Una semana de reflexión es suficiente para ponerse uno sesudo a la hora de extraer un punto de vista sobre la victoria de Giorgia Meloni en Italia y buscar un poco más allá del cabreo, la preocupación o la repulsa a lo que significa su mensaje y lo que dice de las sociedades europeas el respaldo social obtenido

Lo de los Hermanos Italianos es un susto viejo. Ya el nombre entronca con una concepción de la política deslizada al nacionalismo racial, el primer paso de la exclusión, el señalamiento y el rechazo de lo diferente. Levantando un poco la mirada podemos comprobar que la ultraderecha de tintes raciales, xenófobos, populistas se ha engalanado además de misoginia –la imagen de la futura primera ministra italiana exhibiendo dos melones en TikTok es cutre y salchichera hasta la vergüenza ajena– y fobias hacia la diversidad. En la Europa del siglo XXI ha pasado demasiado tiempo desde que los fascismos, los colonialismos y las autocracias soviéticas protagonizaran los crímenes más abyectos de la centuria anterior.

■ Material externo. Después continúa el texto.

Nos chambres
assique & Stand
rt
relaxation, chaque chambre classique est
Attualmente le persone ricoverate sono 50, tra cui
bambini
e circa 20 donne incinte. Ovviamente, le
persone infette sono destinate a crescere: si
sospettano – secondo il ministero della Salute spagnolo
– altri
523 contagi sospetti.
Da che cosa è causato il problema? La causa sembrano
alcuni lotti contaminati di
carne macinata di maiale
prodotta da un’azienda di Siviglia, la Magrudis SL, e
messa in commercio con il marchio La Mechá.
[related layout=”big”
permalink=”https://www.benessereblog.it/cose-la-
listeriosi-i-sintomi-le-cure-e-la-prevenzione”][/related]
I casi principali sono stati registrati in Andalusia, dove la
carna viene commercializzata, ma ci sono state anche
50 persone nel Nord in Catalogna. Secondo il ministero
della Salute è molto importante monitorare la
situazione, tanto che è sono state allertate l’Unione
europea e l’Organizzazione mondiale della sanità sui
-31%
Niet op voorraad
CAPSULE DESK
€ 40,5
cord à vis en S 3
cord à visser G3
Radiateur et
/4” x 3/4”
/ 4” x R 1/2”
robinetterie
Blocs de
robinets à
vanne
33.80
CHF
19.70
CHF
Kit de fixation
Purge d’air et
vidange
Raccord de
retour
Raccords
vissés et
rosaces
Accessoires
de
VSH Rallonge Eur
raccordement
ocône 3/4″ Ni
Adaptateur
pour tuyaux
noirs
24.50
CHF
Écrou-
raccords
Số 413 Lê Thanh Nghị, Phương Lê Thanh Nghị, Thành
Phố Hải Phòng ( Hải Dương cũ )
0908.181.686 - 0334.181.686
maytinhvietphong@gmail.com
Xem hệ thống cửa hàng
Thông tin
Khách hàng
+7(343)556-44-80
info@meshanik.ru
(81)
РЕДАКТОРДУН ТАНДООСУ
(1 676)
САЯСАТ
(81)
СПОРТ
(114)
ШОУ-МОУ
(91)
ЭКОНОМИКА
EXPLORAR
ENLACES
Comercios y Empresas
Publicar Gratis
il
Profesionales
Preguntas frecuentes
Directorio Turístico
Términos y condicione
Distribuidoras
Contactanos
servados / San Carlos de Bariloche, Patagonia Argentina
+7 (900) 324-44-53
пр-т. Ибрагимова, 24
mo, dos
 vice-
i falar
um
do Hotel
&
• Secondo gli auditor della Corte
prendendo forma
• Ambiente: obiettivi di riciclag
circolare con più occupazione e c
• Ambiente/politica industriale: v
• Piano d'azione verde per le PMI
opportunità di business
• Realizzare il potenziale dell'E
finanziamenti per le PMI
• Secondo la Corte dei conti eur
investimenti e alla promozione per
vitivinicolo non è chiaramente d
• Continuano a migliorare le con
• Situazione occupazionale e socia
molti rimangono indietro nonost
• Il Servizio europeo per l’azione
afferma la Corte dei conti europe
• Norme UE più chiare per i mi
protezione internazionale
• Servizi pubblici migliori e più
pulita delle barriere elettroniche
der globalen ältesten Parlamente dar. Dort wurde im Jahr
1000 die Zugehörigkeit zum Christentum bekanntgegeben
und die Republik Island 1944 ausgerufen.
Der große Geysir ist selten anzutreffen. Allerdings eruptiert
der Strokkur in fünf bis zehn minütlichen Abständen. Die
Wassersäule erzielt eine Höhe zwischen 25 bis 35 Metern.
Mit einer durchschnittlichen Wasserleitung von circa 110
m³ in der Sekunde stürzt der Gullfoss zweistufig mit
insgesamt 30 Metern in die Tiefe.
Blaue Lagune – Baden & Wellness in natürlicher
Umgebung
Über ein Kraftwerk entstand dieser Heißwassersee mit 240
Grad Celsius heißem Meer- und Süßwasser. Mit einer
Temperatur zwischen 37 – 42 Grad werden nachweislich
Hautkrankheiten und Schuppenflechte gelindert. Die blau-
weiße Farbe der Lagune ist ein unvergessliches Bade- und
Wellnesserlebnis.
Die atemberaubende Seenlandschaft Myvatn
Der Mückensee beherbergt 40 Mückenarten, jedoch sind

Hasta el punto de que la democracia ampara el respaldo de entre un 10 y un 25% de los votantes –más cuanto más abstención se registra– a las nuevas ultraderechas continentales. Han medrado por la falta de claridad en la comunicación a la sociedad sobre los límites de sus anhelos; el deterioro de mecanismos de equilibrio social; el deslizamiento de las derechas liberales hacia el populismo como medio de ligar a sus intereses a las clases populares para las que sus políticas económicas no han dado resultado. En definitiva, la traslación del eje de lo legítimo en democracia hacia postulados que cuestionan derechos y libertades. Tantos fascismos triunfaron antes por aclamación popular tras asociarse a quienes creyeron que podrían utilizarlos coyunturalmente para retener el poder que hoy no tenemos derecho a llevarnos sustos.